Exercise aim:
Filter this data down to the lines that hold "Toon", and copy them.

Data to process:
· · · · ·

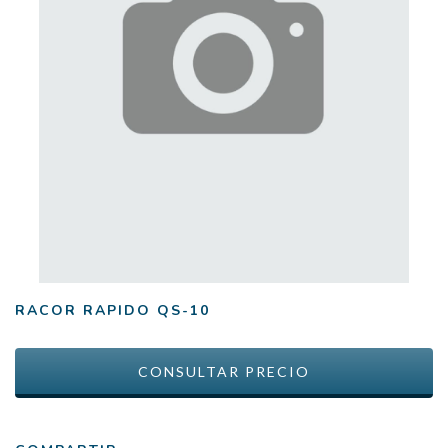
RACOR RAPIDO QS-10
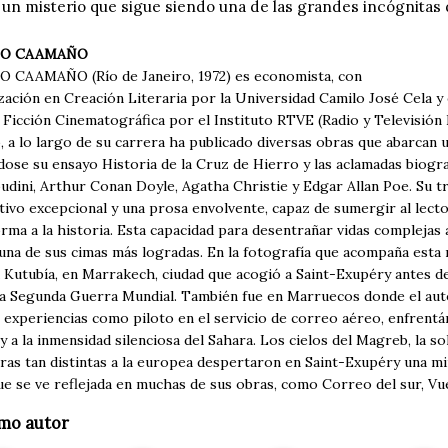
 un misterio que sigue siendo una de las grandes incógnitas
O CAAMAÑO
CAAMAÑO (Río de Janeiro, 1972) es economista, con
zación en Creación Literaria por la Universidad Camilo José Cela y
Ficción Cinematográfica por el Instituto RTVE (Radio y Televisión 
, a lo largo de su carrera ha publicado diversas obras que abarcan 
dose su ensayo Historia de la Cruz de Hierro y las aclamadas biogr
udini, Arthur Conan Doyle, Agatha Christie y Edgar Allan Poe. Su t
tivo excepcional y una prosa envolvente, capaz de sumergir al lect
rma a la historia. Esta capacidad para desentrañar vidas complejas 
una de sus cimas más logradas. En la fotografía que acompaña esta 
 Kutubía, en Marrakech, ciudad que acogió a Saint-Exupéry antes de
la Segunda Guerra Mundial. También fue en Marruecos donde el autor
 experiencias como piloto en el servicio de correo aéreo, enfrentá
y a la inmensidad silenciosa del Sahara. Los cielos del Magreb, la so
ras tan distintas a la europea despertaron en Saint-Exupéry una mir
e se ve reflejada en muchas de sus obras, como Correo del sur, Vu
mo autor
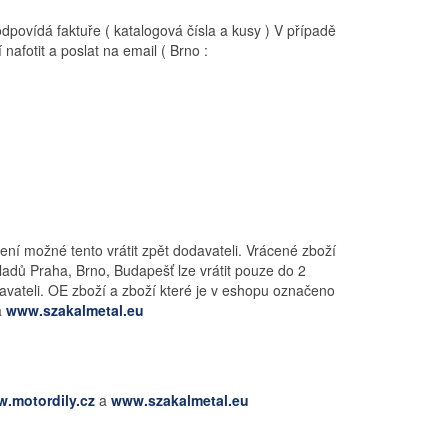
dpovídá faktuře ( katalogová čísla a kusy ) V případě
afotit a poslat na email ( Brno :
ení možné tento vrátit zpět dodavateli. Vrácené zboží
dů Praha, Brno, Budapešť lze vrátit pouze do 2
davateli. OE zboží a zboží které je v eshopu označeno
a
www.szakalmetal.eu
.motordily.cz
a
www.szakalmetal.eu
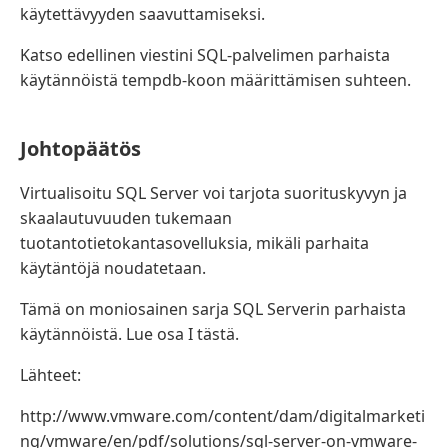
käytettävyyden saavuttamiseksi.
Katso edellinen viestini SQL-palvelimen parhaista
käytännöistä tempdb-koon määrittämisen suhteen.
Johtopäätös
Virtualisoitu SQL Server voi tarjota suorituskyvyn ja
skaalautuvuuden tukemaan
tuotantotietokantasovelluksia, mikäli parhaita
käytäntöjä noudatetaan.
Tämä on moniosainen sarja SQL Serverin parhaista
käytännöistä. Lue osa I tästä.
Lähteet:
http://www.vmware.com/content/dam/digitalmarketi
ng/vmware/en/pdf/solutions/sql-server-on-vmware-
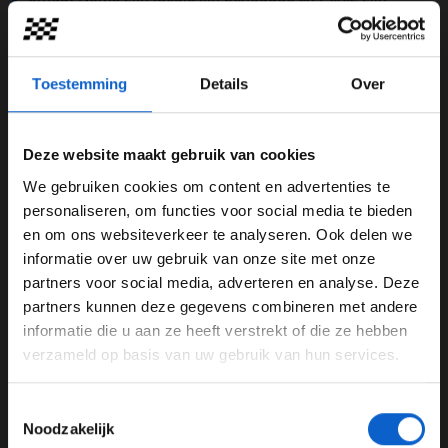
auto blokkeerde. Uiteindelijk heeft Pérez hier een vijf-
seconden penalty aan overgehouden, waardoor hij net
buiten het podium eindigde. "Je moet onthouden dat
Toestemming
Details
Over
wanneer je iemand wil inhalen, je later remt dan
eigenlijk mogelijk is. Naar mijn mening was het gewoon
een race-incident", aldus Pérez tegenover
F1.com.
Deze website maakt gebruik van cookies
We gebruiken cookies om content en advertenties te
WELKOM BIJ GRAND PRIX RADIO
personaliseren, om functies voor social media te bieden
en om ons websiteverkeer te analyseren. Ook delen we
informatie over uw gebruik van onze site met onze
Ben je 24 jaar of ouder?
partners voor social media, adverteren en analyse. Deze
Pas je advertentie instellingen aan en klik hieronder om
partners kunnen deze gegevens combineren met andere
door te gaan naar de website!
informatie die u aan ze heeft verstrekt of die ze hebben
verzameld op basis van uw gebruik van hun services.
Advertentie instellingen
Toon alle alcoholische drankenadvertenties (18+)
Toestemmingsselectie
Toon alle kansspelenadvertenties (24+)
Noodzakelijk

· · · · ·

Result of the task:
Toon alle alcoholische drankenadvertenties (18+)
Toon alle kansspelenadvertenties (24+)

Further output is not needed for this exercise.